@freemo And the color is caused by the thin-film interference effect! A form of structural color that appears not due to pigments or dyes, but due to (Bragg, iirc) refraction! This is the same mechanism that butterflies, tarantulas, and certain birds use, by constructing protein crystals, to color themselves with those particularly striking iridescent colors. Great examples include the blue Morpho, the Ephrbopus cyanognathus, and ruby throated hummingbirds (and opals, but they're just compacted silica spheres, so cool, but not nearly as cool as animals that do this sort of stuff). 😁
@johnabs You are thinking of aluminium oxide or titanium oxide coatings... in this case the color is just always a solid back.
@freemo No, it's called "blueing" for a reason. The metal passed through multiple colors before eventually reaching one as shown here (I think, I know he showcases it in at least one of his videos) https://www.youtube.com/watch?v=uST7iJgC_gs
It's the same basic principle as titanium anodizing, but the layering is done with iron oxide rather than some alternative, but fine control over metal oxidation through heat or electricity are both possible 😁
@freemo Edit, if you're referring to gun metal blueing, we may be talking past each other. The black layer you're referring to is made chemically with etchants rather than via heat accelerated oxidation, which would likely take the process straight to black (or may be a different form of iron oxide than what is created during heat blueing, though I suspect the gun process is named after the heating process).
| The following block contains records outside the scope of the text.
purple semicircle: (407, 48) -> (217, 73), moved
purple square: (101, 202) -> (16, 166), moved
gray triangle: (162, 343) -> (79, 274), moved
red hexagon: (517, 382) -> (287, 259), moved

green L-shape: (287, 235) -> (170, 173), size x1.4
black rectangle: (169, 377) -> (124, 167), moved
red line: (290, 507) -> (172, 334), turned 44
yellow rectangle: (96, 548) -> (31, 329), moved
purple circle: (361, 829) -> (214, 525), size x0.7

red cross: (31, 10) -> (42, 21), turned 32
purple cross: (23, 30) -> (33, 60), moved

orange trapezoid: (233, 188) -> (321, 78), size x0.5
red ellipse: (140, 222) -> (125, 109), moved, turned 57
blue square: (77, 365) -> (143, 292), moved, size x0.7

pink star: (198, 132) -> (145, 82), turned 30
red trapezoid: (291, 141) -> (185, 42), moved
@SteelFolk @freemo Thanks for the clarification! I couldn't recall if it was exactly the same thing (magnetite vs standard rust) anymore 😅
I used to do a lot of surface chemistry before a big career switch, so I couldn't recall the exact details, but I was mostly commenting on the structural coloring caused by the technique (thus, the technique's apparent namesake), even though the passivation is the intended application 😁
@johnabs @freemo You'll remember that there are nearly always layers of different oxides due the differing oxygen activities. It's also affected by iron activity too if it interacts with alloy elements, so pure iron rusts like like hell, which was why car bodies did at door bottoms when they were made with 'rimming' steel aimed at superior surface quality.